Abstract

RAPD polymorphisms were used to reveal the genetic population structure of Fomitopsis pinicola from 5 populations in southwestern Sweden with outliers in Finland and Norway. Eleven primers were used on 35 isolates. Using the Analysis of Molecular Variance (AMOVA), the total variance was divided into 3 hierarchical components: 84% within populations, 11% among regions, and 5% among populations within regions. The 3 large Swedish populations contained 95% of the variation within them. The statistical significance of these patterns was supported by permutation tests. The similarity index between all genets ranged from 0.10 to 0.72, with an average of 0.45. Genets from the same population could form more than one cluster in the neighbor‐joining analysis. Some of these clusters were also supported by parsimony jack‐knifing. This pattern is tentatively explained by establishment of spores from different basidiomata. The result of somatic incompatibility tests and RAPD markers were compared and this comparison indicated that compatible reactions do not necessarily imply genetic identity.

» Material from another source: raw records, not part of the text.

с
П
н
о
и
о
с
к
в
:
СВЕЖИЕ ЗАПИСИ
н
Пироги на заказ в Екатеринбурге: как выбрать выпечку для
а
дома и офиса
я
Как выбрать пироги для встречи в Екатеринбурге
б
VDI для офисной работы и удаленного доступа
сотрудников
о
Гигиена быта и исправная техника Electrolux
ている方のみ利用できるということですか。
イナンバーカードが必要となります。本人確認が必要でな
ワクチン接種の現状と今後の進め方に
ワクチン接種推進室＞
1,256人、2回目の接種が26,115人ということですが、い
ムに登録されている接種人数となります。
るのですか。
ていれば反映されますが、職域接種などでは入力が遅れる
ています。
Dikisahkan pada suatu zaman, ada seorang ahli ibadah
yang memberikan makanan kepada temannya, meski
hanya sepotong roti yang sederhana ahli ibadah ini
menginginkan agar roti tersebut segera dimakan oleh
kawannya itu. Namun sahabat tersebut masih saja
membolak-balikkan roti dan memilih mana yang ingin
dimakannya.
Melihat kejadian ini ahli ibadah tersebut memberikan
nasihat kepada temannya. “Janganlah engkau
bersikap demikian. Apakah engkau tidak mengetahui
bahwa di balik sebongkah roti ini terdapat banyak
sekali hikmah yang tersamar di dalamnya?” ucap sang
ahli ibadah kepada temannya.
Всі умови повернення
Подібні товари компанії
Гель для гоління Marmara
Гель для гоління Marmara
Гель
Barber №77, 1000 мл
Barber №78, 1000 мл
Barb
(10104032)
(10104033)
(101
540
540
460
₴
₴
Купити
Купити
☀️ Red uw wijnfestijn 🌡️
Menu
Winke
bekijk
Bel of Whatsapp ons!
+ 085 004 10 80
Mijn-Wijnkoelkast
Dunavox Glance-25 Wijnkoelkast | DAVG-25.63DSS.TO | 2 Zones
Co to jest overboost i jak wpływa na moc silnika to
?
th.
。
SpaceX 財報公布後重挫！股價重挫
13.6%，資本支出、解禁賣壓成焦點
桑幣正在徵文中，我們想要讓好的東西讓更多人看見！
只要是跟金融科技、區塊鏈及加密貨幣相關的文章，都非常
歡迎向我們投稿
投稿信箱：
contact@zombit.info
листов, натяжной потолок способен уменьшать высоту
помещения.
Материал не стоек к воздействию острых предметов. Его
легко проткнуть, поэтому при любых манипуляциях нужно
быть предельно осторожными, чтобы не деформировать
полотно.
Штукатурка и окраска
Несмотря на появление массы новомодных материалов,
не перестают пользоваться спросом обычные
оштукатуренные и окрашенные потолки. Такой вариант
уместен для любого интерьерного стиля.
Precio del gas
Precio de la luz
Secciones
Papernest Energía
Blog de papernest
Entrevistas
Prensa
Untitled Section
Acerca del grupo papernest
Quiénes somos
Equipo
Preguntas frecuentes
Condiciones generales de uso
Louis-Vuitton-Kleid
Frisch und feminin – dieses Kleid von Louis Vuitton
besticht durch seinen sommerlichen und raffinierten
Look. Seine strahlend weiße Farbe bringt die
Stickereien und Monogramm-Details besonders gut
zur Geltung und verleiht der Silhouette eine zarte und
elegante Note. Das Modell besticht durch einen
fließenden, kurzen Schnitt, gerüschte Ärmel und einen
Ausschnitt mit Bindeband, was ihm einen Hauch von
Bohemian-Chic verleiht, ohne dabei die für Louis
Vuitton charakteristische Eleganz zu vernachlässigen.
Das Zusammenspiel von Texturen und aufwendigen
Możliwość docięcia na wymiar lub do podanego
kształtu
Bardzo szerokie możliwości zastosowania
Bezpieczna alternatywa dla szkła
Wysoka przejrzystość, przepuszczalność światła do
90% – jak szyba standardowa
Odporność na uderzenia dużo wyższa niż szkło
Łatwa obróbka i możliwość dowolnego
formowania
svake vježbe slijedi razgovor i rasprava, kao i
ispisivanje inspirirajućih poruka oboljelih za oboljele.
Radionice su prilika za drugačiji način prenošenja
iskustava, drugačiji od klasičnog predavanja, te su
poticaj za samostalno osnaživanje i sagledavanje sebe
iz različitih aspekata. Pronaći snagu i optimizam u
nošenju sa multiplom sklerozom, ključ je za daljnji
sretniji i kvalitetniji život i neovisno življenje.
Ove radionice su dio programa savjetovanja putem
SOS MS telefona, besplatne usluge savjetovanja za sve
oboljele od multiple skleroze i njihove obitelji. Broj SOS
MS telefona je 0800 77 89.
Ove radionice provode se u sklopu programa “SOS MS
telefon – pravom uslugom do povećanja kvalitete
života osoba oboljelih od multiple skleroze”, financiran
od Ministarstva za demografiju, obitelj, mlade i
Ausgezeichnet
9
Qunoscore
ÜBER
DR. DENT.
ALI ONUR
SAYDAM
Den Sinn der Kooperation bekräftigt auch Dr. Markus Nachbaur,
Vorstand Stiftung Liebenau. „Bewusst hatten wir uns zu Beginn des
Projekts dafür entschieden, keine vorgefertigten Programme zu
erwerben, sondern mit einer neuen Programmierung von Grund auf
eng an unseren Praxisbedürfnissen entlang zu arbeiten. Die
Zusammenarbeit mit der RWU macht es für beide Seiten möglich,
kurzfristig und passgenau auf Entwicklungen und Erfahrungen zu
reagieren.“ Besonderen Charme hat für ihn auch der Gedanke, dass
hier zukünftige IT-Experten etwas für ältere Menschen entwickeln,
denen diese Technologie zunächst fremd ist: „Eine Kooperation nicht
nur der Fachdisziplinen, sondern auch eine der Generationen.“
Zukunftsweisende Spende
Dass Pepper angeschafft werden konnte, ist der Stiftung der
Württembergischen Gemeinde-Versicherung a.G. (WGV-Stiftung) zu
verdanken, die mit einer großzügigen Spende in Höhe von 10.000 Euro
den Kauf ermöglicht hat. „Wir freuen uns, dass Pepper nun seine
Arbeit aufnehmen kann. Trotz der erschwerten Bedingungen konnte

Sampling from cut sections of infected trees revealed that multiple infections were present in a single tree and that the fungus probably infects host‐trees by basidiospores, arriving via the air. Each somatically incompatible genet characteristically monopolized only part of a resource unit. Spore trapping showed no evidence of long distance spore dispersal, but this is probably due to the limited experiment, since the genetic analysis suggested a high rate of gene flow.